Another very interesting PDF document just appeared on the Central Bank website.

[broken link removed]


----------



## SirMille (24 Mar 2017)

> COMPENSATION: 12. Payment of Compensation In circumstances where impacted customers have suffered detriment, the payment of compensation is necessary to adequately make amends for lenders’ failures and to ensure that all detriment sustained by customers are remedied. The Central Bank acknowledges that lenders will not be in a position to make customer specific awards of compensation upfront as they will not know the specific circumstances of all impacted customers. Accordingly the Central Bank suggests that lenders divide impacted customers into cohorts depending upon the impacts of the lenders’ failures and award levels of compensation to customers based on the cohort that they fall into. For example, customers could fall into the following broad cohorts:
> (a) impacted customers that have *never been in arrears*;
> (b) impacted customers that are currently, or were previously, *in arrears*;
> (c) impacted customers that entered into, or are in the process of entering into, a *restructuring *arrangement regarding their mortgage accounts;
> ...


----------



## SirMille (24 Mar 2017)

"_Independent_"


----------



## justo (27 Mar 2017)

_(a) impacted customers that have *never been in arrears*; 
_
Great.

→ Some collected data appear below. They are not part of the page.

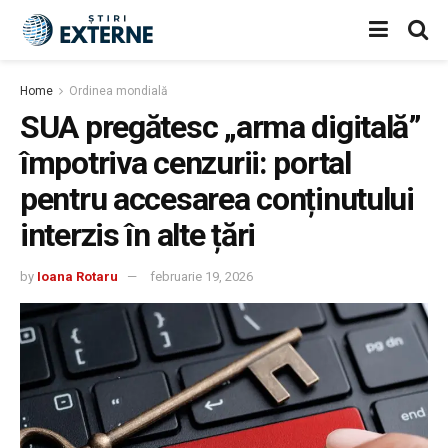
Home
Ordinea mondială
SUA pregătesc „arma digitală”
împotriva cenzurii: portal
pentru accesarea conținutului
interzis în alte țări
by
Ioana Rotaru
februarie 19, 2026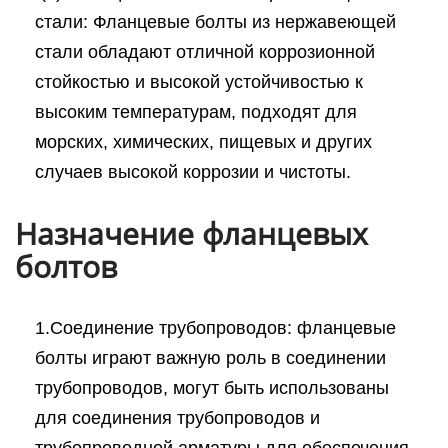
стали: Фланцевые болты из нержавеющей
стали обладают отличной коррозионной
стойкостью и высокой устойчивостью к
высоким температурам, подходят для
морских, химических, пищевых и других
случаев высокой коррозии и чистоты.
Назначение фланцевых
болтов
1.Соединение трубопроводов: фланцевые
болты играют важную роль в соединении
трубопроводов, могут быть использованы
для соединения трубопроводов и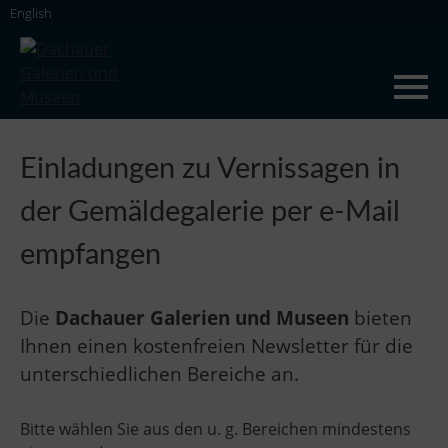
Skip
English
to
content
Dachauer Galerien und Museen
Einladungen zu Vernissagen in
der Gemäldegalerie per e-Mail
empfangen
Die
Dachauer Galerien und Museen
bieten
Ihnen einen kostenfreien Newsletter für die
unterschiedlichen Bereiche an.
Bitte wählen Sie aus den u. g. Bereichen mindestens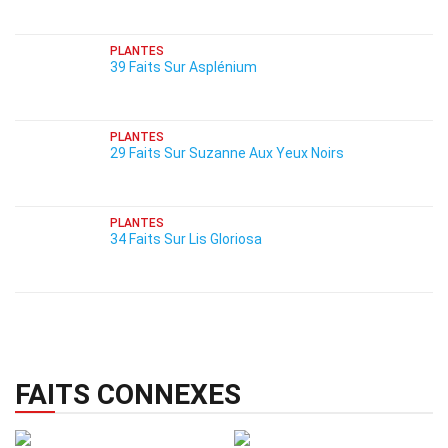
PLANTES
39 Faits Sur Asplénium
PLANTES
29 Faits Sur Suzanne Aux Yeux Noirs
PLANTES
34 Faits Sur Lis Gloriosa
FAITS CONNEXES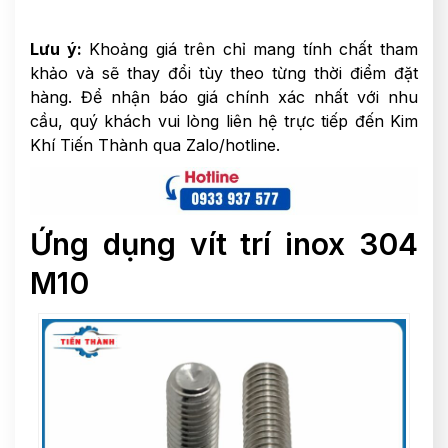
Lưu ý:
Khoảng giá trên chỉ mang tính chất tham
khảo và sẽ thay đổi tùy theo từng thời điểm đặt
hàng. Để nhận báo giá chính xác nhất với nhu
cầu, quý khách vui lòng liên hệ trực tiếp đến Kim
Khí Tiến Thành qua Zalo/hotline.
Ứng dụng vít trí inox 304
M10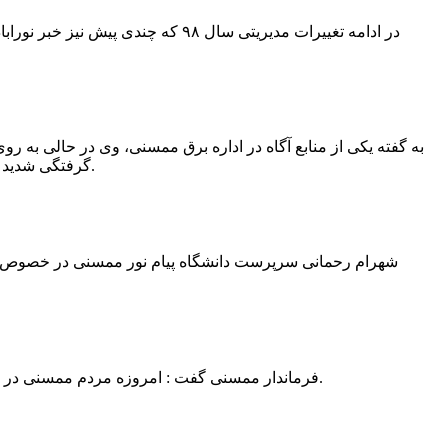
در ادامه تغییرات مدیریتی سال ۹۸ 
به گفته یکی از منابع آگاه در اداره برق ممسنی، وی در حالی به روی
گرفتگی شدید شد و جهت درمان به شیراز انتقال یافت.به گفته این منبع آگاه ؛ متاسفانه هر دو دست این نیروی کار به دلیل سوختگی شدید قطع شده است.
فرماندار ممسنی گفت : امروزه مردم ممسنی در ادارات شهرستان نیاز به کارشناس و خدمتگزار دارند و به اندازه کافی کلانتر در شهرستان وجود دارد پس کارشناسان از کلانتری پرهیز نمایند.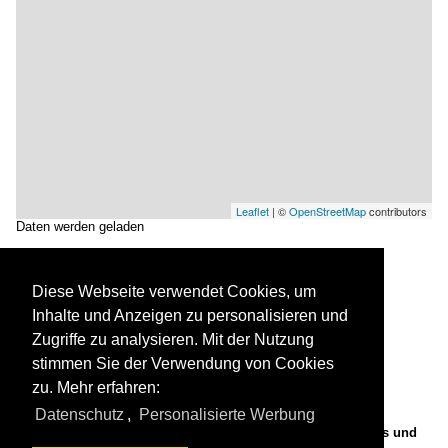
Leaflet
| ©
OpenStreetMap
contributors
Daten werden geladen
Diese Webseite verwendet Cookies, um
Inhalte und Anzeigen zu personalisieren und
Zugriffe zu analysieren. Mit der Nutzung
stimmen Sie der Verwendung von Cookies
zu. Mehr erfahren:
Datenschutz
,
Personalisierte Werbung
Frankenhofen, Pfarrkirche St. Lorenz und Agatha, Langhaus und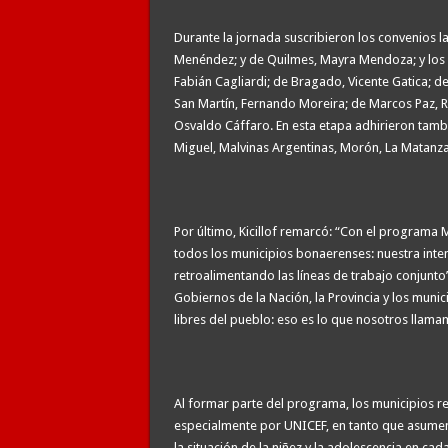
Durante la jornada suscribieron los convenios l
Menéndez; y de Quilmes, Mayra Mendoza; y los i
Fabián Cagliardi; de Bragado, Vicente Gatica; d
San Martín, Fernando Moreira; de Marcos Paz, Ric
Osvaldo Cáffaro. En esta etapa adhirieron tambi
Miguel, Malvinas Argentinas, Morón, La Matanza,
Por último, Kicillof remarcó: “Con el programa 
todos los municipios bonaerenses: nuestra inten
retroalimentando las líneas de trabajo conjunto
Gobiernos de la Nación, la Provincia y los munic
libres del pueblo: eso es lo que nosotros llam
Al formar parte del programa, los municipios r
especialmente por UNICEF, en tanto que asumen
la situación de la niñez y la adolescencia en cada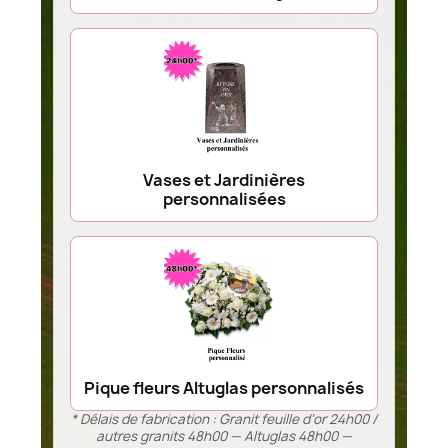
Vases et Jardinières
personnalisées
Pique fleurs Altuglas personnalisés
* Délais de fabrication : Granit feuille d’or 24h00 /
autres granits 48h00 — Altuglas 48h00 —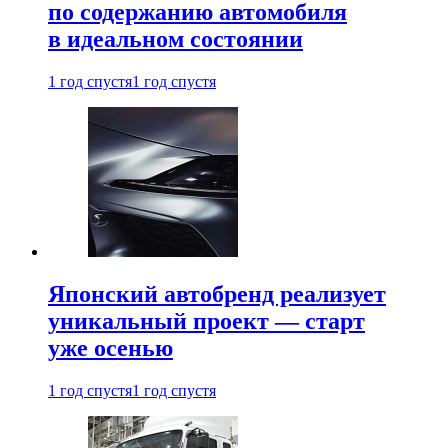
по содержанию автомобиля
в идеальном состоянии
1 год спустя
1 год спустя
Японский автобренд реализует
уникальный проект — старт
уже осенью
1 год спустя
1 год спустя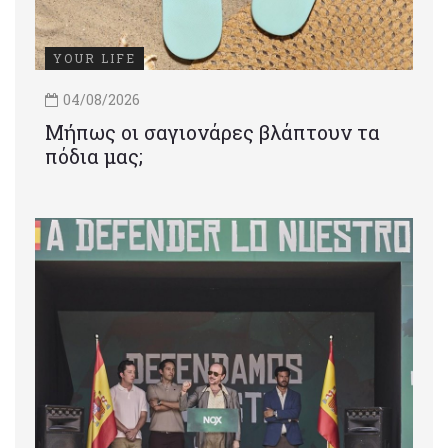
YOUR LIFE
04/08/2026
Μήπως οι σαγιονάρες βλάπτουν τα
πόδια μας;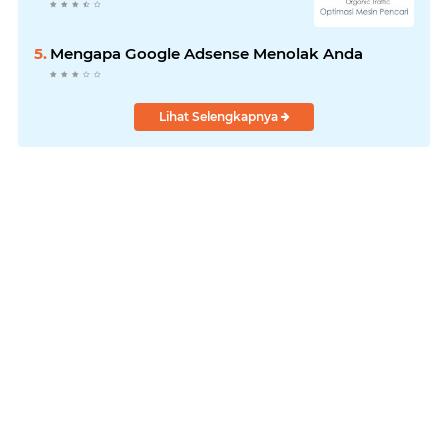
Mengapa Google Adsense Menolak Anda
Lihat Selengkapnya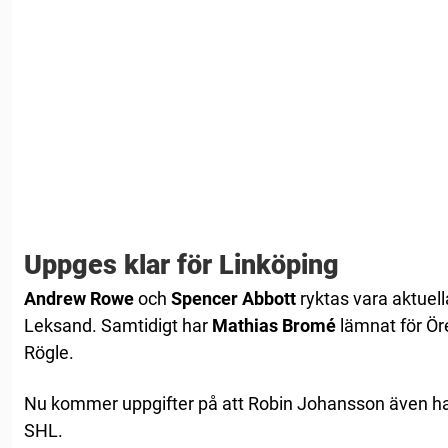
Uppges klar för Linköping
Andrew
Rowe
och
Spencer Abbott
ryktas vara aktuella
Leksand. Samtidigt har
Mathias Bromé
lämnat för Ö
Rögle.
Nu kommer uppgifter på att Robin Johansson även h
SHL.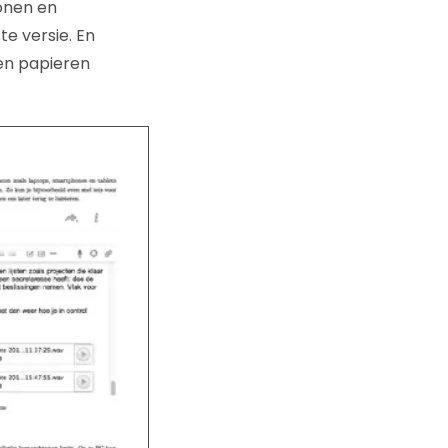
lonen en
e versie. En
en papieren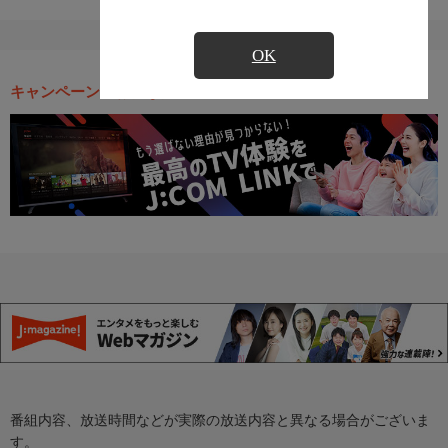
OK
キャンペーン・お得な情報
番組内容、放送時間などが実際の放送内容と異なる場合がございま
す。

I sacrificed all kinds of things and stressed about my finances for years in order to keep up with my payments. I never slipped into arrears but did have to take a mortgage 'holiday' for 4 months to keep debt away and catch up with payments. Of course I have to repay the missed payments for the duration of the remaining term. I have had countless charges on my account for late payments of direct debits that could not go out as I was over my overdraft. Why is the CB only recognising those in arrears as those who suffered any financial or other hardship?


----------



## Freshstart (27 Mar 2017)

Justo I couldn't be any more angered by this as well. Having made untold sacrifices to ensure the repayments were met. To have begged and borrowed and missed things that can't be compensated for and now feel like the banks haven't wronged us as much as others all because we managed for years to do nothing but pay our over inflated mortgage.


----------



## SirMille (27 Mar 2017)

We didn't have a second child because of it.


----------



## Freshstart (27 Mar 2017)

I didn't want to state it but regrettably we had to make that same decision Sirmillie.


----------